Uruguyan novelist and historian Eduardo Galeano (1940–2015) wrote more than 40 books. Monthly Review lauded his creative non-fiction Open Veins of Latin America: Five Centuries of the Pillage of a Continent (1973[1971]) as ‘outstanding political economy … and perhaps the finest description of primitive capital accumulation since Marx’. More than one million copies were sold, translations appearing in many languages as it became a classic in history, geography, literature, and cultural and ethnographic studies (Rohter 2014).
In Open Veins, Galeano traces a rapacious history of dispossession as capital’s soldiers and managers fractured the continent into territories and nations, and named the whole ‘Latin America’, an exotic trading playground in which Indigenous peoples almost always lost. They lost soil and minerals, they lost their cultures and virginity, they lost their languages, forms of governance and Indigenous sensibilities — all for the global accumulation of capital centralised in Europe and North America.
Galeano reports on this half-millennium-long history in ethnographic detail and with journalistic flair, embroidering narratives where money drives the plot. Cyclic seasonal and natural rhythms of Indigenous cultures are challenged by a linear workday clock time of offices, machinery and stock exchanges. The perpetual abstract growth of money as capital concretely meant expansive exploitation of landscapes and human energy.

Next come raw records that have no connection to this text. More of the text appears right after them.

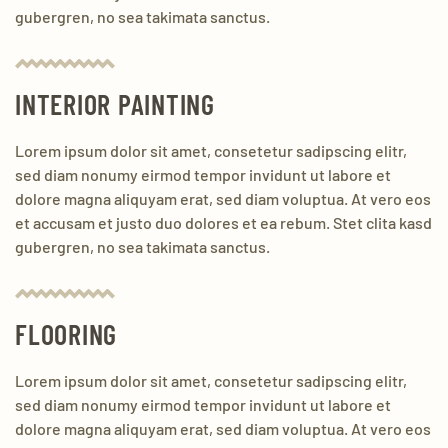
gubergren, no sea takimata sanctus.
INTERIOR PAINTING
Lorem ipsum dolor sit amet, consetetur sadipscing elitr,
sed diam nonumy eirmod tempor invidunt ut labore et
dolore magna aliquyam erat, sed diam voluptua. At vero eos
et accusam et justo duo dolores et ea rebum. Stet clita kasd
gubergren, no sea takimata sanctus.
FLOORING
Lorem ipsum dolor sit amet, consetetur sadipscing elitr,
sed diam nonumy eirmod tempor invidunt ut labore et
dolore magna aliquyam erat, sed diam voluptua. At vero eos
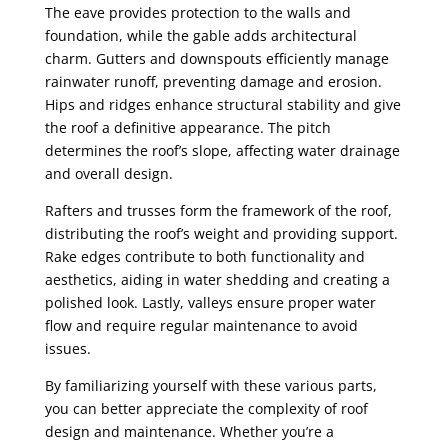
The eave provides protection to the walls and
foundation, while the gable adds architectural
charm. Gutters and downspouts efficiently manage
rainwater runoff, preventing damage and erosion.
Hips and ridges enhance structural stability and give
the roof a definitive appearance. The pitch
determines the roof’s slope, affecting water drainage
and overall design.
Rafters and trusses form the framework of the roof,
distributing the roof’s weight and providing support.
Rake edges contribute to both functionality and
aesthetics, aiding in water shedding and creating a
polished look. Lastly, valleys ensure proper water
flow and require regular maintenance to avoid
issues.
By familiarizing yourself with these various parts,
you can better appreciate the complexity of roof
design and maintenance. Whether you’re a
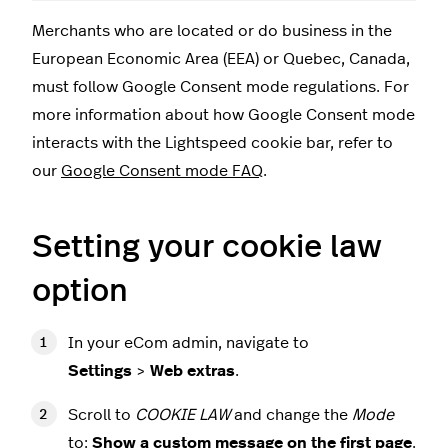
Merchants who are located or do business in the
European Economic Area (EEA) or Quebec, Canada,
must follow Google Consent mode regulations. For
more information about how Google Consent mode
interacts with the Lightspeed cookie bar, refer to
our
Google Consent mode FAQ
.
Setting your cookie law
option
In your eCom admin, navigate to
Settings
>
Web extras
.
Scroll to
COOKIE LAW
and change the
Mode
to:
Show a custom message on the first page
.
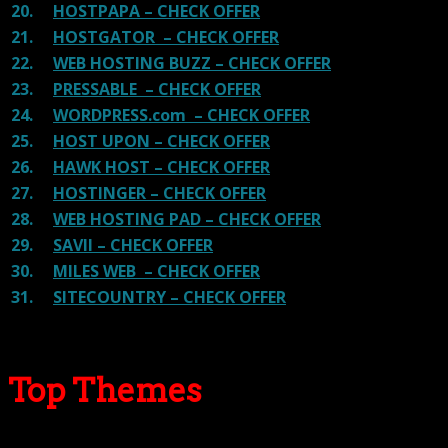
20.
HOSTPAPA – CHECK OFFER
21.
HOSTGATOR – CHECK OFFER
22.
WEB HOSTING BUZZ – CHECK OFFER
23.
PRESSABLE – CHECK OFFER
24.
WORDPRESS.com – CHECK OFFER
25.
HOST UPON – CHECK OFFER
26.
HAWK HOST – CHECK OFFER
27.
HOSTINGER – CHECK OFFER
28.
WEB HOSTING PAD – CHECK OFFER
29.
SAVII – CHECK OFFER
30.
MILES WEB – CHECK OFFER
31.
SITECOUNTRY – CHECK OFFER
Top Themes
Here we go for the popular themes: These themes are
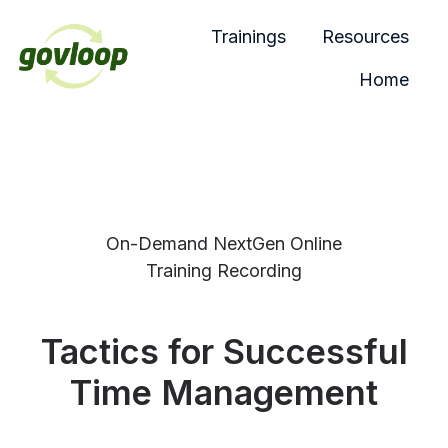
Trainings
Resources
Home
H
o
m
e
p
a
On-Demand NextGen Online
g
Training Recording
e
Tactics for Successful
Time Management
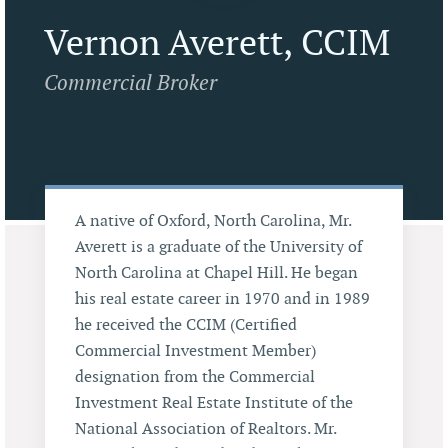
Vernon Averett, CCIM
Commercial Broker
A native of Oxford, North Carolina, Mr.
Averett is a graduate of the University of
North Carolina at Chapel Hill. He began
his real estate career in 1970 and in 1989
he received the CCIM (Certified
Commercial Investment Member)
designation from the Commercial
Investment Real Estate Institute of the
National Association of Realtors. Mr.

Galeano had a multicultural working-class background, drifting into journalism to become an internationally renowned and awarded author of insightful non-fictional analysis featuring elements of magical realism. He revealed how it feels for Latin Americans to live within, alongside and in conflict with capitalism. His space was glocal; he read the present as an embodiment of the past. ‘By saying no to the freedom of money,’ wrote Galeano (1992, 244), ‘we are saying yes to the freedom of the people: a mistreated and wounded freedom, a thousand times defeated as in Chile and, as in Chile, a thousand times arisen.’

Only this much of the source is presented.